-- Work to be completed --
Leave every picture out, and retype all the remaining records exactly.

-- Recorded information --
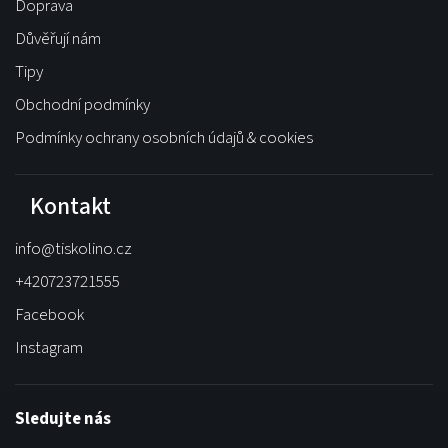
Doprava
Důvěřují nám
Tipy
Obchodní podmínky
Podmínky ochrany osobních údajů & cookies
Kontakt
info
@
tiskolino.cz
+420723721555
Facebook
Instagram
Sledujte nás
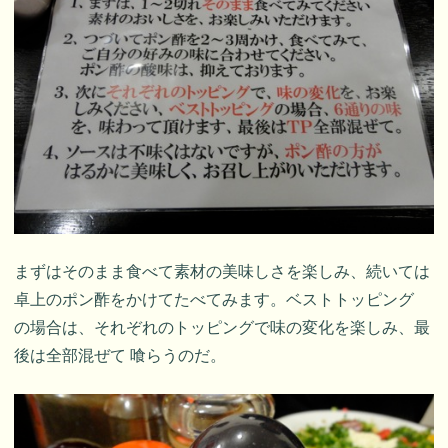
まずはそのまま食べて素材の美味しさを楽しみ、続いては
卓上のポン酢をかけてたべてみます。ベストトッピング
の場合は、それぞれのトッピングで味の変化を楽しみ、最
後は全部混ぜて 喰らうのだ。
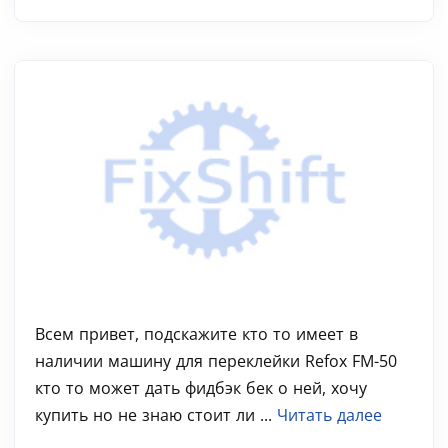
Всем привет, подскажите кто то имеет в
наличии машину для переклейки Refox FM-50
кто то может дать фидбэк бек о ней, хочу
купить но не знаю стоит ли ...
Читать далее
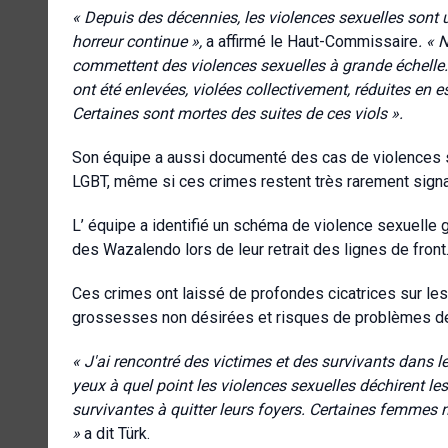
« Depuis des décennies, les violences sexuelles sont 
horreur continue »,
a affirmé le Haut-Commissaire
. « 
commettent des violences sexuelles à grande échelle. 
ont été enlevées, violées collectivement, réduites e
Certaines sont mortes des suites de ces viols ».
Son équipe a aussi documenté des cas de violences
LGBT, même si ces crimes restent très rarement
signa
L’ équipe a identifié un schéma de violence sexuell
des Wazalendo lors de leur retrait des lignes de front
Ces crimes ont laissé de profondes cicatrices sur le
grossesses non désirées et risques de problèmes de san
« J'ai rencontré des victimes et des survivants dans l
yeux à quel point les violences sexuelles déchirent l
survivantes à quitter leurs foyers. Certaines femmes 
»
a dit Türk.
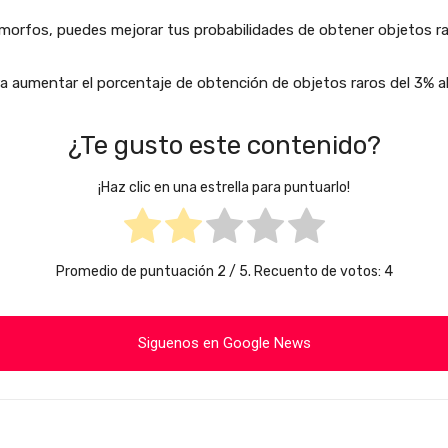
amorfos, puedes mejorar tus probabilidades de obtener objetos ra
ara aumentar el porcentaje de obtención de objetos raros del 3% a
¿Te gusto este contenido?
¡Haz clic en una estrella para puntuarlo!
Promedio de puntuación
2
/ 5. Recuento de votos:
4
Siguenos en Google News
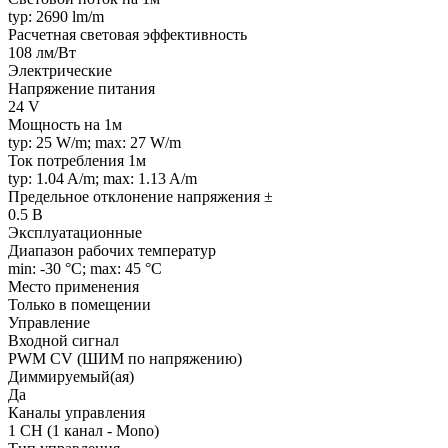
typ: 2690 lm/m
Расчетная световая эффективность
108 лм/Вт
Электрические
Напряжение питания
24 V
Мощность на 1м
typ: 25 W/m; max: 27 W/m
Ток потребления 1м
typ: 1.04 A/m; max: 1.13 A/m
Предельное отклонение напряжения ±
0.5 В
Эксплуатационные
Диапазон рабочих температур
min: -30 °C; max: 45 °C
Место применения
Только в помещении
Управление
Входной сигнал
PWM СV (ШИМ по напряжению)
Диммируемый(ая)
Да
Каналы управления
1 CH (1 канал - Mono)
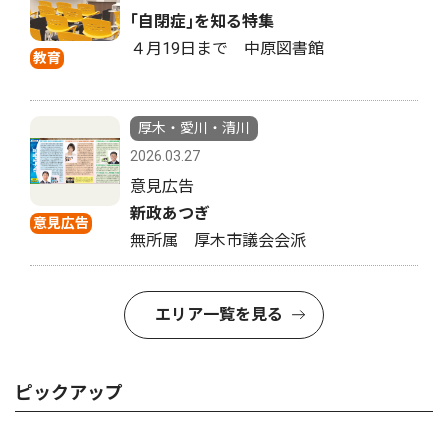
｢自閉症｣を知る特集
４月19日まで 中原図書館
教育
厚木・愛川・清川
2026.03.27
意見広告
新政あつぎ
意見広告
無所属 厚木市議会会派
エリア一覧を見る
ピックアップ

-- Worked solution --
Doprava
Důvěřují nám
Tipy
Obchodní podmínky
Podmínky ochrany osobních údajů & cookies
Kontakt
info
@
tiskolino.cz
+420723721555
Facebook
Instagram
Sledujte nás
まずはそのまま食べて素材の美味しさを楽しみ、続いては
卓上のポン酢をかけてたべてみます。ベストトッピング
の場合は、それぞれのトッピングで味の変化を楽しみ、最
後は全部混ぜて 喰らうのだ。
Всем привет, подскажите кто то имеет в
наличии машину для переклейки Refox FM-50
кто то может дать фидбэк бек о ней, хочу
купить но не знаю стоит ли ...
Читать далее
« Depuis des décennies, les violences sexuelles sont 
horreur continue »,
a affirmé le Haut-Commissaire
. « 
commettent des violences sexuelles à grande échelle. 
ont été enlevées, violées collectivement, réduites e
Certaines sont mortes des suites de ces viols ».
Son équipe a aussi documenté des cas de violences
LGBT, même si ces crimes restent très rarement
signa
L’ équipe a identifié un schéma de violence sexuell
des Wazalendo lors de leur retrait des lignes de front
Ces crimes ont laissé de profondes cicatrices sur le
grossesses non désirées et risques de problèmes de san
« J'ai rencontré des victimes et des survivants dans l
yeux à quel point les violences sexuelles déchirent l
survivantes à quitter leurs foyers. Certaines femmes 
»
a dit Türk.
amorfos, puedes mejorar tus probabilidades de obtener objetos ra
ara aumentar el porcentaje de obtención de objetos raros del 3% a
¿Te gusto este contenido?
¡Haz clic en una estrella para puntuarlo!
Promedio de puntuación
2
/ 5. Recuento de votos:
4
Siguenos en Google News
typ: 2690 lm/m
Расчетная световая эффективность
108 лм/Вт
Электрические
Напряжение питания
24 V
Мощность на 1м
typ: 25 W/m; max: 27 W/m
Ток потребления 1м
typ: 1.04 A/m; max: 1.13 A/m
Предельное отклонение напряжения ±
0.5 В
Эксплуатационные
Диапазон рабочих температур
min: -30 °C; max: 45 °C
Место применения
Только в помещении
Управление
Входной сигнал
PWM СV (ШИМ по напряжению)
Диммируемый(ая)
Да
Каналы управления
1 CH (1 канал - Mono)
｢自閉症｣を知る特集
４月19日まで 中原図書館
教育
厚木・愛川・清川
2026.03.27
意見広告
新政あつぎ
意見広告
無所属 厚木市議会会派
エリア一覧を見る
ピックアップ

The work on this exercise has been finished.